Unfortunately, sexual assault and domestic violence numbers have not gone down in recent years and, in fact, remain very high.
- Between 2008 and 2010, DV-related homicides increased: from 19, to 35, to 32; (2010 KBI Report)
- Statewide in 2010, the percent of homicides that were DV-related increased from 14.84% to 31.07%; (2010 KBI Report)
- Statewide numbers from 2011 are not in but local numbers are:
- In 2011, in Wichita, domestic violence-related homicides represented 37% of the total homicides in that city;
- In 2011, in Johnson county, 64% of total homicides were domestic violence-related; it was 25% locally the year before;
- Domestic battery, rape & sexual battery consistently rank in the top 10 person crimes in the most populated areas of Kansas;
- Preliminary data from a recent Center for Disease Control report estimates that 29% of Kansas women have been the victim of sexual violence, physical violence, and/or stalking in their lifetimes. This translates into roughly 312,000 Kansas women;
- There are less than 500 beds available in DV shelters statewide
- Victims’ services programs are operating at capacity almost all the time.

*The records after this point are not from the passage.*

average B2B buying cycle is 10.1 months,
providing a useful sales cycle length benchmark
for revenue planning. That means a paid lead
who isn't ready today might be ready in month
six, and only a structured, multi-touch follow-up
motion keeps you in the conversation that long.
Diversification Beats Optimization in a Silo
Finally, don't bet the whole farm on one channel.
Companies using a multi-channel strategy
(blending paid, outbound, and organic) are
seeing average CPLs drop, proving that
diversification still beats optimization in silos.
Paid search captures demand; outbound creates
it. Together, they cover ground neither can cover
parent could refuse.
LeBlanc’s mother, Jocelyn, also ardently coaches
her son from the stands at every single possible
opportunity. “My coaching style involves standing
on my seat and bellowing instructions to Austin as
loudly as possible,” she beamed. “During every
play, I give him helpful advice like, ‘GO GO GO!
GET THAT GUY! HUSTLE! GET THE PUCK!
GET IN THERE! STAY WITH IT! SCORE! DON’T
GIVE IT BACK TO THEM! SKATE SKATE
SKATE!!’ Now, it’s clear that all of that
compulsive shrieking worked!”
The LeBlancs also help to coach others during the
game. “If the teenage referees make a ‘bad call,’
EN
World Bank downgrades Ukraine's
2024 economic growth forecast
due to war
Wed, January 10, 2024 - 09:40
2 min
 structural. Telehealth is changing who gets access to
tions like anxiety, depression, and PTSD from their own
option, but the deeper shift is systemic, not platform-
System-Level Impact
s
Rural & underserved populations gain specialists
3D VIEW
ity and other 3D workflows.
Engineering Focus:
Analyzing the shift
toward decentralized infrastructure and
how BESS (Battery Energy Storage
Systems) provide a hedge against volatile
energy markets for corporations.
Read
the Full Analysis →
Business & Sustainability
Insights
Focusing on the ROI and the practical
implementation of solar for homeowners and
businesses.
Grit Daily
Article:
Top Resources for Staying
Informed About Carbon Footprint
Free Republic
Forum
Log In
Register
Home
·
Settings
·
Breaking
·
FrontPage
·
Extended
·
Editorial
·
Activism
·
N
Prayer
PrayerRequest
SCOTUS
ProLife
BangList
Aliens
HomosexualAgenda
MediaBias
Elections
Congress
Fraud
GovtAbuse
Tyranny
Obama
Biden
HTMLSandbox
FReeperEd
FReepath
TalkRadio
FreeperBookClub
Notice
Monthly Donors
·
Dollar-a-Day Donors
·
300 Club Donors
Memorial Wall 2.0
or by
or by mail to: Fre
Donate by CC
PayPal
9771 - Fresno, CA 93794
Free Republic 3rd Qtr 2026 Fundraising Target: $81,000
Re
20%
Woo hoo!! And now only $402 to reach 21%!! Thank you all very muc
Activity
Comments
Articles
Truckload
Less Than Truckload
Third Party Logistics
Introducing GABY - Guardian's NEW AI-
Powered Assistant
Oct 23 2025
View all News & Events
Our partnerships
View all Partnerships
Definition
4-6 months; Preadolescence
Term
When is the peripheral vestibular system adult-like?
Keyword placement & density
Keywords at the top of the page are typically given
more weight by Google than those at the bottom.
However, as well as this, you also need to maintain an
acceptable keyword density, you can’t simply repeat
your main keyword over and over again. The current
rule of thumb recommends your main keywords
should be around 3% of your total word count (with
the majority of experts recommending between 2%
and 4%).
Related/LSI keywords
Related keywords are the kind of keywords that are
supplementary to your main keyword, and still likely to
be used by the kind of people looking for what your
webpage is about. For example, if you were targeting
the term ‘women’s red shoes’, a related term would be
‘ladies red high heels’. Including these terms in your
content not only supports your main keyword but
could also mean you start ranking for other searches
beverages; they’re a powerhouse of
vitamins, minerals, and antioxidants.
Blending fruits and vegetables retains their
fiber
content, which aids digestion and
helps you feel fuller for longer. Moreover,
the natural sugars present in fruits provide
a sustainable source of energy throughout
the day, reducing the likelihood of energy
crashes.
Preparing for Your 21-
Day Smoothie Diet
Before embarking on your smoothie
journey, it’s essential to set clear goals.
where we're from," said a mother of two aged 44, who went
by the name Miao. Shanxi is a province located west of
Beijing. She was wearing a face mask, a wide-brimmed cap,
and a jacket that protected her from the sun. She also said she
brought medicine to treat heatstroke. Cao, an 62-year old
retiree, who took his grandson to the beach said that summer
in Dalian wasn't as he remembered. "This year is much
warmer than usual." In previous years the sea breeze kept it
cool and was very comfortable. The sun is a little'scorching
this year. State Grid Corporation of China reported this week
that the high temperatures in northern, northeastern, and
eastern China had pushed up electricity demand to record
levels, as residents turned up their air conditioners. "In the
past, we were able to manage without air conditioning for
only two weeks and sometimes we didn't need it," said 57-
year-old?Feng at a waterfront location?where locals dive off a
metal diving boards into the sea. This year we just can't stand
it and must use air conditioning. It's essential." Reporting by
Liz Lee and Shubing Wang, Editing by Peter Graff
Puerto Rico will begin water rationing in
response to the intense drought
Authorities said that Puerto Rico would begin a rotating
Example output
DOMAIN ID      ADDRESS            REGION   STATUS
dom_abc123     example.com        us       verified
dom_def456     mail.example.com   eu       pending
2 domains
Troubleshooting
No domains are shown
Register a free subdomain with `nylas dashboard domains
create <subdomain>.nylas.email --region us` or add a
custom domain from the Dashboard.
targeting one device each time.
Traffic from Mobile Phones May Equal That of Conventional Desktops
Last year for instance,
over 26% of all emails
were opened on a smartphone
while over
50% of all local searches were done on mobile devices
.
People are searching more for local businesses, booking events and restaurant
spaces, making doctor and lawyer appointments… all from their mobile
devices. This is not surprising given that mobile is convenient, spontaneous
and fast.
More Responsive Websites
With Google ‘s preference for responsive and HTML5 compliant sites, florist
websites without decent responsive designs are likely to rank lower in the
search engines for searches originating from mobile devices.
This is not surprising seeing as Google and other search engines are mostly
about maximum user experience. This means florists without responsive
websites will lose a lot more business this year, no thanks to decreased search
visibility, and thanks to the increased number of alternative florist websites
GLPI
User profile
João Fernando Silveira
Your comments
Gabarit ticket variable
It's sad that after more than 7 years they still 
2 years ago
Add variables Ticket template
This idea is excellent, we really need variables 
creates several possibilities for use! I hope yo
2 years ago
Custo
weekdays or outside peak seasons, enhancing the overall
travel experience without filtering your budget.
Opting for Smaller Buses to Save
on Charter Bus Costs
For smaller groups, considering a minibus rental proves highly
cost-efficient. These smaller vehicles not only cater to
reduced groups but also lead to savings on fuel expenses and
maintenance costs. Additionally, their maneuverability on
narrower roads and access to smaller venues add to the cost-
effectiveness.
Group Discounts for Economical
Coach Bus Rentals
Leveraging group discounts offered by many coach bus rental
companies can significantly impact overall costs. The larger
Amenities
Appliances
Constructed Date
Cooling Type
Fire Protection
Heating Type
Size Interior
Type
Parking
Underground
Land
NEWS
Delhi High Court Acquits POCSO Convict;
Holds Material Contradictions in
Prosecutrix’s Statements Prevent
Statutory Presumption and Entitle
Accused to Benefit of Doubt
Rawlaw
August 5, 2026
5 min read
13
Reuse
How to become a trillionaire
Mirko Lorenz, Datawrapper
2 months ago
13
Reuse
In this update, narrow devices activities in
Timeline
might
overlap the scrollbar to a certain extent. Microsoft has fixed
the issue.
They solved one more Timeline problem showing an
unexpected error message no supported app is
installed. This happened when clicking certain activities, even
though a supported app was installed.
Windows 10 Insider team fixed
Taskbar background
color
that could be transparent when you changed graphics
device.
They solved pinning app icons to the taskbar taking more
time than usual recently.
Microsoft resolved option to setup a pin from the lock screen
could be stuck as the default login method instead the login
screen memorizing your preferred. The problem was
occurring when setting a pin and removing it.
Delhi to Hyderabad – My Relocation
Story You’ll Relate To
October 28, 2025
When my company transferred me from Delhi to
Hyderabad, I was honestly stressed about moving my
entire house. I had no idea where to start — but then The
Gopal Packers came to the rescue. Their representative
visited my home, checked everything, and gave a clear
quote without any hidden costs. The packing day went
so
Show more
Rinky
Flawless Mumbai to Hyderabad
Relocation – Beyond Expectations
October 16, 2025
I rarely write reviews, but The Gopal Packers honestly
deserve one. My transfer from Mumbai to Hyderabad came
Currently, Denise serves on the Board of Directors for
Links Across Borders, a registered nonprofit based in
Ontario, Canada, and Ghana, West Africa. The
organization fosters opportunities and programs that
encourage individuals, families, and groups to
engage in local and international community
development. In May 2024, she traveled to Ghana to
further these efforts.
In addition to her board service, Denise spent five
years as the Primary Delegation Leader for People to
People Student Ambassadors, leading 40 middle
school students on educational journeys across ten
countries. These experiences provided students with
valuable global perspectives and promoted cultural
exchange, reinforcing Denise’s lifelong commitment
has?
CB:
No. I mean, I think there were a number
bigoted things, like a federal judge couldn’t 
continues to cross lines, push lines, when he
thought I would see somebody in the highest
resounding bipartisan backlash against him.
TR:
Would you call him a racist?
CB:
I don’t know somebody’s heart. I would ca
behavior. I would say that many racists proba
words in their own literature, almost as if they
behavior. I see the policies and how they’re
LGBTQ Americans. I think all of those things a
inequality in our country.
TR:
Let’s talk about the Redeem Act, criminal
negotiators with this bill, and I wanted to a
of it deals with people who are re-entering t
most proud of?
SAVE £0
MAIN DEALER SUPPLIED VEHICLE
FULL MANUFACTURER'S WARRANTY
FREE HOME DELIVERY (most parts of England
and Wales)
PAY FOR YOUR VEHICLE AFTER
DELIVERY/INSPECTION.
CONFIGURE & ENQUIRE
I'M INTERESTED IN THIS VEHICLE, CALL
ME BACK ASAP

Victims are using the shelters and the face-to-face services at much higher rates and staying longer in shelters. Their needs are more acute; their situations more lethal; and their lives much more complicated. Many victims receive services for longer periods of times as they struggle with job insecurity, community economic conditions, or the inability to find or afford safe housing. These issues, which impact many Kansans, work against victims who may be forced to delay leaving dangerous situations.
After nearly a 25% cut in funding between 2009 and 2010, the Kansas Legislature has held funding steady. KCSDV and its member programs thank our representative and senators in the Kansas Legislature for their support.
In the face of this distressing news communities and programs are pulling together to overcome these staggering numbers.
- Family Crisis Center of Great Bend has expanded their offices to reach more victims;
- The Newton community and the Harvey County DV/SA Task Force has implemented a city-wide response to domestic violence;
- SAFEHOME, Inc. of Overland Park, is working with their local police departments to respond immediately and directly to the most lethal situations.
What this says is that our communities are continuing to pull together to help provide safety for victims and to hold perpetrators accountable. This is not the time to reduce services for survivors.